Spotty memories seen in reverse

Greg

Writer & poet Greg Kirkorian, member of the Irish Writers’ Centre

At the lonely start, I wobbled into the Irish Writers’ Centre in search of heat, feeling like the run off of a stream and hoping someone had some answers for me. The answers remained elusive, but a cup of tea was welcome and I remember thinking the tall girl who welcomed me had a cut of wit hidden behind her kindness. I decided to stay a while and paid my pittance for a seat in the warmth and the chance to pester the centre’s beleaguered staff.I had no idea I would spend my whole time in Dublin there: haunting the rooms and insinuating myself in conversations, meeting my best friends, glowering at fellow Americans. I was the worst kind of houseguest. Reeking of fish for eight months, I still had a place to warm my cockles and scandalise the locals. I played the boor every chance given, berating Irish ears with unwelcome words of late night scandals and dreams of Arcadia.

I spent the first month living in a hostel leaning over the Liffey. The environment was dizzying with a high paced flow of guests, so I leaned on the front house staff for a bit of stability. Typical of Dublin, I had no problem finding the comfort of a friendly ear.

Also typical of Dublin, I had no problem finding junkies. Downing vending machine brews and too many bags of Tayto salt and vinegar chips, I enjoyed many dawns walking along the brown of the river in a half-drunk cloud taking it all in. It seemed surreal that you could buy a ticket on a whim and find yourself in a different life. Eventually some weekend hooligan high as a kite off an MDMA/cocaine cocktail would wake me with a shriek, shake my bunk like a gorilla in heat, and accidentally kick me in the stomach while clambering up to the bed above me. I figured it was time to leave.

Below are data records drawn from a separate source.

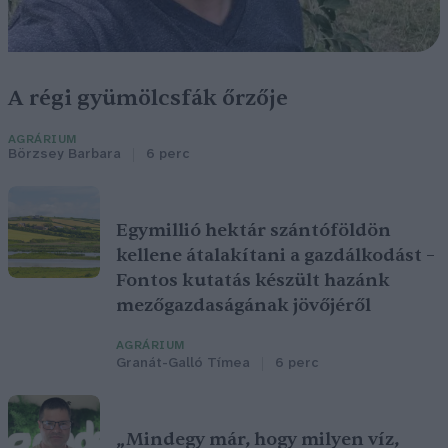
A régi gyümölcsfák őrzője
AGRÁRIUM
Börzsey Barbara
6 perc
Egymillió hektár szántóföldön
kellene átalakítani a gazdálkodást –
Fontos kutatás készült hazánk
mezőgazdaságának jövőjéről
AGRÁRIUM
Granát-Galló Tímea
6 perc
„Mindegy már, hogy milyen víz,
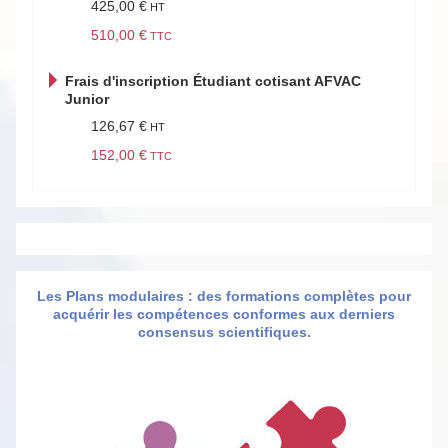
425,00 €
510,00 €
Frais d'inscription Étudiant cotisant AFVAC
Junior
126,67 €
152,00 €
Les Plans modulaires : des formations complètes pour
acquérir les compétences conformes aux derniers
consensus scientifiques.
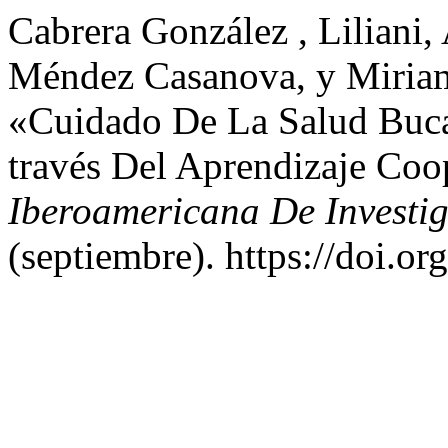
Cabrera González , Liliani,
Méndez Casanova, y Miriam
«Cuidado De La Salud Buca
través Del Aprendizaje Coo
Iberoamericana De Investi
(septiembre). https://doi.or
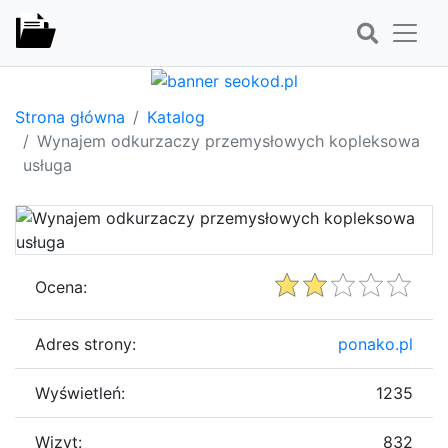
Strona główna
Katalog
Wynajem odkurzaczy przemysłowych kopleksowa
usługa
Ocena:
Adres strony:
ponako.pl
Wyświetleń:
1235
Wizyt:
832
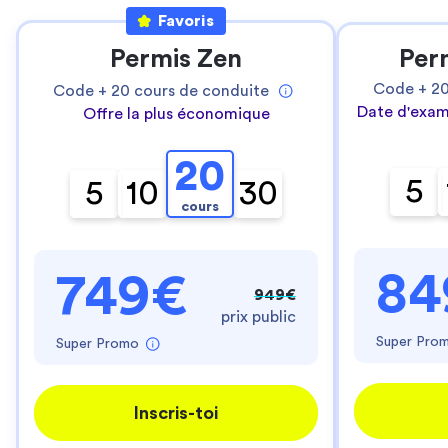
Favoris
Permis Zen
Per
Code +
2
Code +
20
cours de conduite
Date d'exam
Offre la plus économique
20
5
5
10
30
cours
84
749€
949€
prix public
Super Pro
Super Promo
Inscris-toi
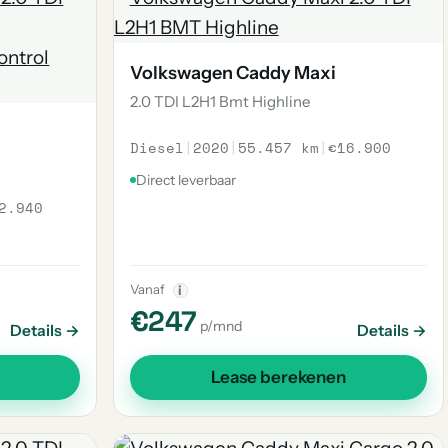
Volkswagen Caddy Maxi
2.0 TDI L2H1 Bmt Highline
Diesel
|
2020
|
55.457 km
|
€16.900
Direct leverbaar
2.940
Vanaf
i
€247
p/mnd
Details →
Details →
Lease berekenen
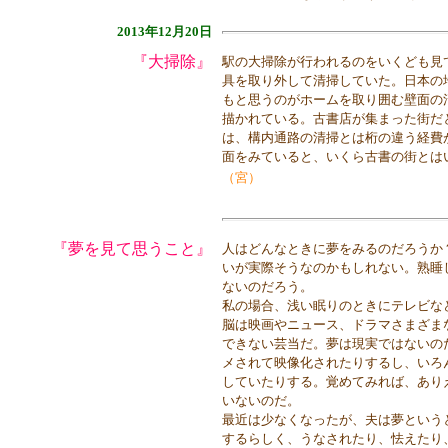
2013年12月20日
『大掃除』
駅の大掃除が行われるのをいくども見
具を取り外して清掃していた。日本の
もと思うのがホームを取り囲む壁面の
描かれている。古書店が集まった街だ
は、構内通路の清掃とは桁の違う経費
面をみていると、いくら古書の街とは
（宮）
『夢を見て思うこと』
人はどんなときに夢をみるのだろうか
いが実際そうなのかもしれない。熟睡
ないのだろう。
私の場合、浅い眠りのときにテレビな
脳は映画やニュース、ドラマさまざま
できない芸当だ。夢は現実ではないの
メされて映像化されたりするし、いろ
していたりする。覚めてみれば、あり
いないのだ。
最近は少なくなったが、夫は夢という
するらしく、うなされたり、怯えたり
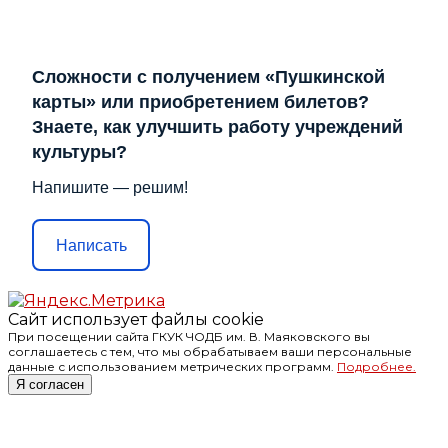
Сложности с получением «Пушкинской
карты» или приобретением билетов?
Знаете, как улучшить работу учреждений
культуры?
Напишите — решим!
Написать
Сайт использует файлы cookie
При посещении сайта ГКУК ЧОДБ им. В. Маяковского вы
соглашаетесь с тем, что мы обрабатываем ваши персональные
данные с использованием метрических программ.
Подробнее.
Я согласен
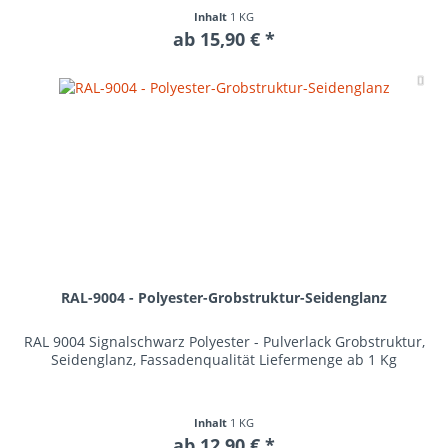
Inhalt
1 KG
ab 15,90 € *
Me
RAL-9004 - Polyester-Grobstruktur-Seidenglanz
RAL 9004 Signalschwarz Polyester - Pulverlack Grobstruktur,
Seidenglanz, Fassadenqualität Liefermenge ab 1 Kg
Inhalt
1 KG
ab 12,90 € *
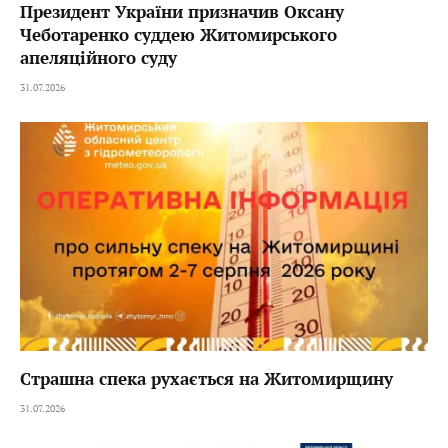
Президент України призначив Оксану
Чеботаренко суддею Житомирського
апеляційного суду
31.07.2026
Страшна спека рухається на Житомирщину
31.07.2026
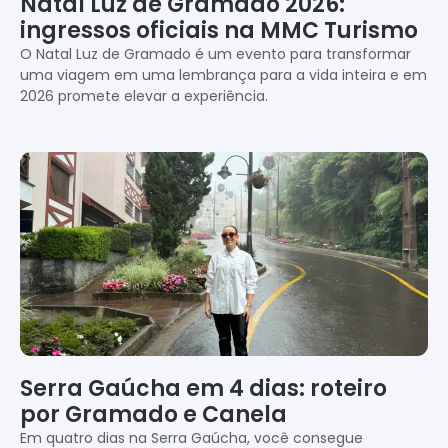
Natal Luz de Gramado 2026:
ingressos oficiais na MMC Turismo
O Natal Luz de Gramado é um evento para transformar
uma viagem em uma lembrança para a vida inteira e em
2026 promete elevar a experiência.
Serra Gaúcha em 4 dias: roteiro
por Gramado e Canela
Em quatro dias na Serra Gaúcha, você consegue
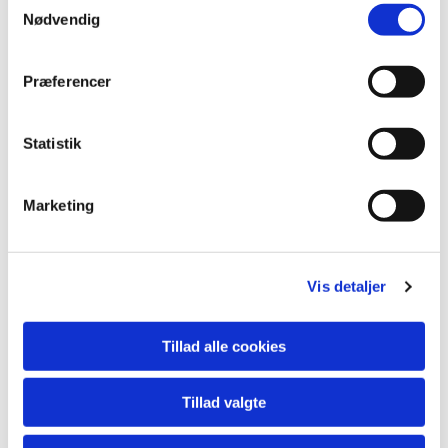
Nødvendig
Præferencer
Statistik
Marketing
Du vil måske også kunne
Vis detaljer
lide...
Tillad alle cookies
Tillad valgte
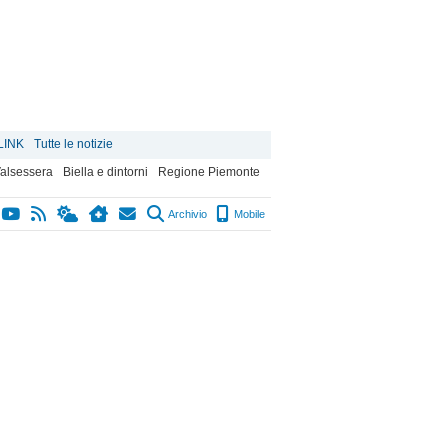
LINK
Tutte le notizie
alsessera
Biella e dintorni
Regione Piemonte
Archivio
Mobile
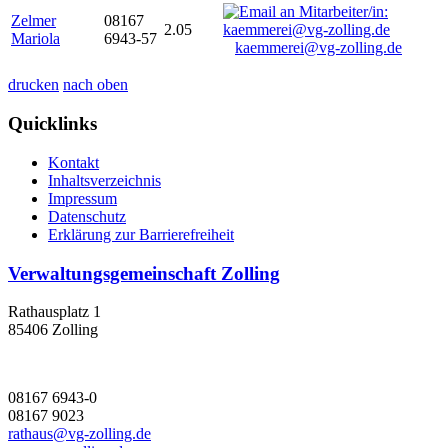
Zelmer
08167
2.05
Mariola
6943-57
kaemmerei@vg-zolling.de
drucken
nach oben
Quicklinks
Kontakt
Inhaltsverzeichnis
Impressum
Datenschutz
Erklärung zur Barrierefreiheit
Verwaltungsgemeinschaft Zolling
Rathausplatz 1
85406 Zolling
08167 6943-0
08167 9023
rathaus@vg-zolling.de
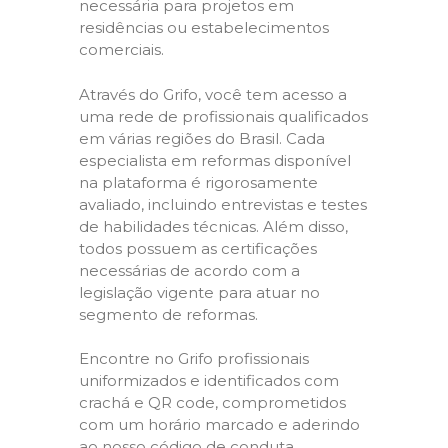
necessária para projetos em
residências ou estabelecimentos
comerciais.
Através do Grifo, você tem acesso a
uma rede de profissionais qualificados
em várias regiões do Brasil. Cada
especialista em reformas disponível
na plataforma é rigorosamente
avaliado, incluindo entrevistas e testes
de habilidades técnicas. Além disso,
todos possuem as certificações
necessárias de acordo com a
legislação vigente para atuar no
segmento de reformas.
Encontre no Grifo profissionais
uniformizados e identificados com
crachá e QR code, comprometidos
com um horário marcado e aderindo
ao nosso código de conduta,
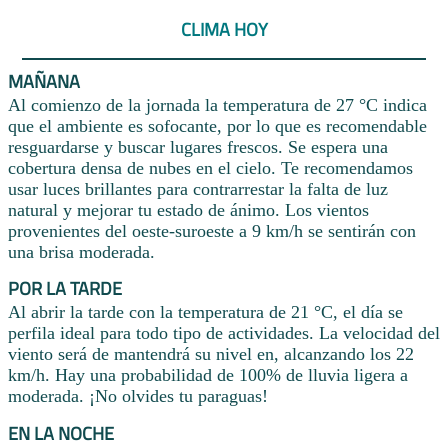
CLIMA HOY
MAÑANA
Al comienzo de la jornada la temperatura de 27 °C indica
que el ambiente es sofocante, por lo que es recomendable
resguardarse y buscar lugares frescos. Se espera una
cobertura densa de nubes en el cielo. Te recomendamos
usar luces brillantes para contrarrestar la falta de luz
natural y mejorar tu estado de ánimo. Los vientos
provenientes del oeste-suroeste a 9 km/h se sentirán con
una brisa moderada.
POR LA TARDE
Al abrir la tarde con la temperatura de 21 °C, el día se
perfila ideal para todo tipo de actividades. La velocidad del
viento será de mantendrá su nivel en, alcanzando los 22
km/h. Hay una probabilidad de 100% de lluvia ligera a
moderada. ¡No olvides tu paraguas!
EN LA NOCHE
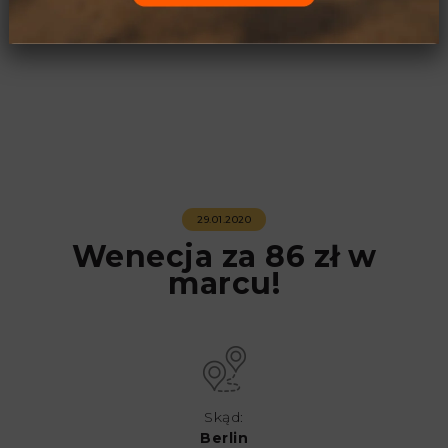
29.01.2020
Wenecja za 86 zł w
marcu!
Skąd:
Berlin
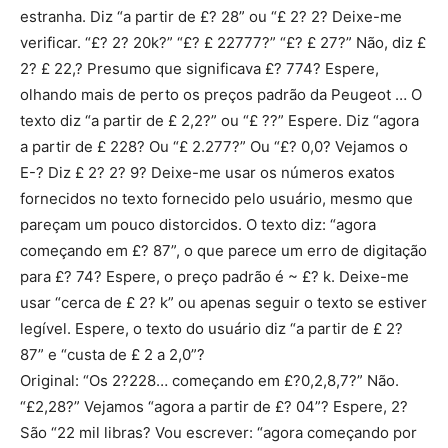
estranha. Diz “a partir de £? 28” ou “£ 2? 2? Deixe-me
verificar. “£? 2? 20k?” “£? £ 22777?” “£? £ 27?” Não, diz £
2? £ 22,? Presumo que significava £? 774? Espere,
olhando mais de perto os preços padrão da Peugeot … O
texto diz “a partir de £ 2,2?” ou “£ ??” Espere. Diz “agora
a partir de £ 228? Ou “£ 2.277?” Ou “£? 0,0? Vejamos o
E-? Diz £ 2? 2? 9? Deixe-me usar os números exatos
fornecidos no texto fornecido pelo usuário, mesmo que
pareçam um pouco distorcidos. O texto diz: “agora
começando em £? 87”, o que parece um erro de digitação
para £? 74? Espere, o preço padrão é ~ £? k. Deixe-me
usar “cerca de £ 2? k” ou apenas seguir o texto se estiver
legível. Espere, o texto do usuário diz “a partir de £ 2?
87” e “custa de £ 2 a 2,0”?
Original: “Os 2?228… começando em £?0,2,8,7?” Não.
“£2,28?” Vejamos “agora a partir de £? 04”? Espere, 2?
São “22 mil libras? Vou escrever: “agora começando por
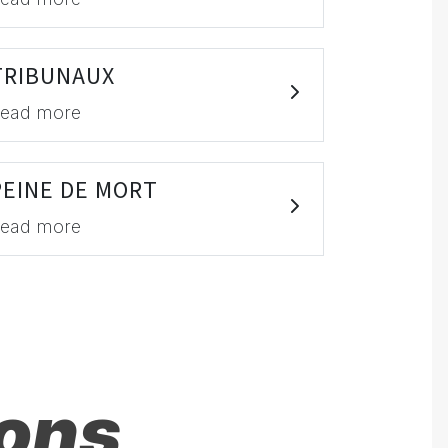
TRIBUNAUX
ead more
PEINE DE MORT
ead more
ions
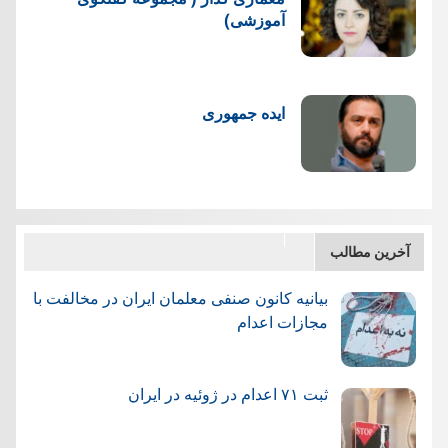
آموزشی)
ایده جمهوری
آخرین مطالب
بیانیه کانون صنفی معلمان ایران در مخالفت با
مجازات اعدام
ثبت ۷۱ اعدام در ژوئيه در ایران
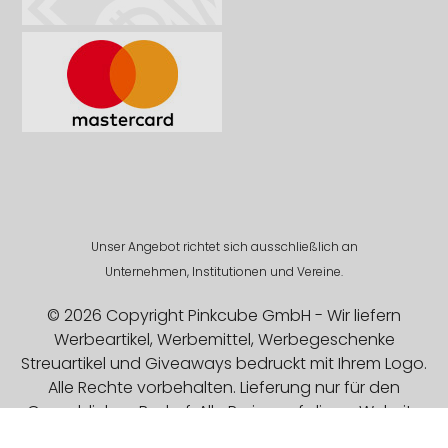
Unser Angebot richtet sich ausschließlich an
Unternehmen, Institutionen und Vereine.
© 2026 Copyright Pinkcube GmbH - Wir liefern
Werbeartikel, Werbemittel, Werbegeschenke
Streuartikel und Giveaways bedruckt mit Ihrem Logo.
Alle Rechte vorbehalten. Lieferung nur für den
Gewerblichen Bedarf. Alle Preise auf dieser Website
sind Exklusive MwSt.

thebeardnardshaw_gallery2The rest of the time I spent in a swirl: boozing at the Bernard Shaw, Ear Inn and by the canal; bantering through half hour drives to eight-hour gay hikes; hobnobbing with the judiciary at a judge’s soiree; biking with my best friend to Howth for the day. Working a job at Ulster Bank call centre, listening to the cancer, the rancor, the madness and mindless jabber until my insides curdled. Watching so many open mics and so many concerts, which featured overwhelming highs and disastrous lows.

Fondness washes against my insides when I think back. My friends feel too far away and I miss the warped curve around Trinity. I miss Dame street, her clusters of teens, tourists and addicts mixing under the Central Bank, and Georges’ Street, salacious as it was perpendicularly fused to Dame at the crotch. I miss days in Stephen’s Green playing young again with delirium dreams of poetic grandeur floating freely with the pollen. I even miss Grafton Street’s fire spinner guy… complaining about how ridiculous and terrible he was made me feel like a true Irishman.

Wandering back through my memory, I land again and again in the Irish Writers’ Centre. There my experience started and there’s where I made those friends. There when the sun was up (never) or when things were gloomy (always). There where my most potent memory of Dublin resides with muted light filtering through windows overlooking the Garden of Remembrance, where the people turn into geese and fly.